= Hilary Dulcie Cobbett =

English painter

Hilary Dulcie Cobbett (19 February 1885 - 26 February 1976) was an English watercolour and oil painter.

==Early life==
Cobbett was born in Richmond, Surrey, the daughter of William Vines Holt Cobbett, a solicitor, and Kate Cobbett (née Sandilands). She was brought up in Richmond and studied at the Richmond School of Art from 1903 to 1905 and then again from 1924 to 1927.

==Career==
In a long professional career Cobbett painted extensively in France, and also in Italy, Portugal, Belgium, Holland, and along the coasts of Cornwall, Devon, Sussex and Norfolk. She exhibited at the Royal Academy, Royal Society of British Artists, Royal Institute of Oil Painters, and Royal Institute of Painters in Water Colours.

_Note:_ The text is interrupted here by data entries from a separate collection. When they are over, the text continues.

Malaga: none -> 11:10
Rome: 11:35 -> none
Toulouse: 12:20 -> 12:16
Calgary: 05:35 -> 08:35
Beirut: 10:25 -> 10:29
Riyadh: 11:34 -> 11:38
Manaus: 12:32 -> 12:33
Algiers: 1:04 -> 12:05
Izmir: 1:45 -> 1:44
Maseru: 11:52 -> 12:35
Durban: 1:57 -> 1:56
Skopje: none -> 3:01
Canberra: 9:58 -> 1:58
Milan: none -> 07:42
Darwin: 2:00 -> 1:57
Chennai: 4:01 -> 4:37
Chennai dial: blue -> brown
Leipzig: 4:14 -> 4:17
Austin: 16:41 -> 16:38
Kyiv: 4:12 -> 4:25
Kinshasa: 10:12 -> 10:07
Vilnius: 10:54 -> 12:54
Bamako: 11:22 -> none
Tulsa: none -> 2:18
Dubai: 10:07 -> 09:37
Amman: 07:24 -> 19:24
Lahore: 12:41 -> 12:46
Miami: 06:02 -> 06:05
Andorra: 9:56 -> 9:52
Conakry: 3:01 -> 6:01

She was a founder member of the Royal Society of Marine Artists in 1939 and became a full member of the Society of Women Artists in 1961.

The art galleries where examples of her work can be seen include Orleans House in Richmond and the National Maritime Museum Cornwall.

==Personal life==
Cobbett never married and died in Coulsdon, London, aged 91. She was related, by her sister’s marriage to the painter Edward John Cobbett.